One such decision would be resolving industrial unrest with the help of a new manpower minister, Nahed El-Ashry, who first starting rising through the ministry in 2006 under Hosni Mubarak and served in the ministry’s negotiations and collective bargaining department under Mohamed Morsi and the subsequent transitional government.
Some workers are unconvinced. Strikers in Mahalla and Cairo did not respond positively to the news of Ashry’s appointment.
Fayed claimed Ashry had a reputation of “short-changing workers” in her capacity as negotiations chief, something also stated by workers at Tanta Flax & Oil Company, where hundreds were fired after the firm was sold off to the private sector before operations halted. Ashry negotiated on behalf of the workers at the time. “Throughout negotiations, she was against the workers,” claims Tanta worker Gamal Osman. Workers accuse the new minister of forcing employees to resign or enter early retirement during the messy privatization at Tanta Flax. “I don’t know why the new cabinet chose her, unless they want to make it clear that they are against the workers.”
Aly Fatouh, a PTA bus driver and strike leader from Cairo, on the other hand, said that workers should “give the new government a chance” but admitted Ashry may not have been “the best choice.”
Either way, Ashry will perhaps look to shut down protests by handing out a reported EGP 9 billion, originally set aside under Beblawy’s cabinet for public sector workers’ minimum wage provisions. There are indications from the finance ministry that the original promise to public sector workers may not be delivered. On Wednesday, Mehleb visited Mahalla to promise workers they would receive the minimum wage – however, a reported two million workers have so far been excluded from the raise.
Even so, the government will also have to navigate its way round a growing range of industrial demands – delayed bonuses, better pay and conditions, the removal of allegedly corrupt government and business leaders.

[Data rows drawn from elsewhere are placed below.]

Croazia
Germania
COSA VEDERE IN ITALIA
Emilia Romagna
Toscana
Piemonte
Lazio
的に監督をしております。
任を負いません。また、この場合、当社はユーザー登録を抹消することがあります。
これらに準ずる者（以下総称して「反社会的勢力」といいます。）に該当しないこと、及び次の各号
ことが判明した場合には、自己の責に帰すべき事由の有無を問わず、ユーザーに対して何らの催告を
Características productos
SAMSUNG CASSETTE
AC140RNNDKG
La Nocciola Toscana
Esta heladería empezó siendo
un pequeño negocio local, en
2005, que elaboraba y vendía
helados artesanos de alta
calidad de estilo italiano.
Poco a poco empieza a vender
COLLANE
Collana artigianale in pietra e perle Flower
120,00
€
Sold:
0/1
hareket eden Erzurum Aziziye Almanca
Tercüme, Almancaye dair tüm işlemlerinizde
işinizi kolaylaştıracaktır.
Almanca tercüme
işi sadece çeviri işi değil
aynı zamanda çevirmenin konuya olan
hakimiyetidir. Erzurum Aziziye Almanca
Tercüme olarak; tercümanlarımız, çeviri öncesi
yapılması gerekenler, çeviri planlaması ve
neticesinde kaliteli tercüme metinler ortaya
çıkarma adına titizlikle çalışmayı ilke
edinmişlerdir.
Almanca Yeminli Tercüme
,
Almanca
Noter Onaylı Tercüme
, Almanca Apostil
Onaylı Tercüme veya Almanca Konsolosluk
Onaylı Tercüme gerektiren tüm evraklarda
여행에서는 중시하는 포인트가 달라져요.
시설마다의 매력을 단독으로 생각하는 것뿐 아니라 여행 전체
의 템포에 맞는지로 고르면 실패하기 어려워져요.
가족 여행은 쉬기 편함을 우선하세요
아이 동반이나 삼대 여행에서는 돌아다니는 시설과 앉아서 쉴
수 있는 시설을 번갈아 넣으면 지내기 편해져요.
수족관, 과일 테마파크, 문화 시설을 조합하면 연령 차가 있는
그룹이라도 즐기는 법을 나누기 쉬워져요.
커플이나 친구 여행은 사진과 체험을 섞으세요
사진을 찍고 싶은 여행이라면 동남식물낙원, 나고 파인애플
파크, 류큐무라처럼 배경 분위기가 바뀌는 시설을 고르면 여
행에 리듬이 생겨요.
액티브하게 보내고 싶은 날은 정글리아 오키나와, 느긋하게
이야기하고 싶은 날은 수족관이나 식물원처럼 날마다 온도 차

A career civil servant, Ashry is a very different pick to her predecessor – Kamal Abu Eita. Before taking his post, the leftist was regarded as a radical labor activist and leading advocate for independent trade unions in Egypt. In government, Abu Eita was still a “man of the square” (or so the ministry liked to say), despite claims he had sold out and failed to uphold workers’ rights. His departure could cost the government at a critical time.
If Egypt’s government genuinely intends to answer the demands of workers – and not just silence industrial unrest – it will need to do more than appeal to the patriotism of the Egyptian working-class. That means making concessions, entering negotiations in good faith and not resorting to old-style repression against workers.
In short, Mehleb must do more than bans on bottled water.
Tom Rollins is a freelance journalist based in Cairo.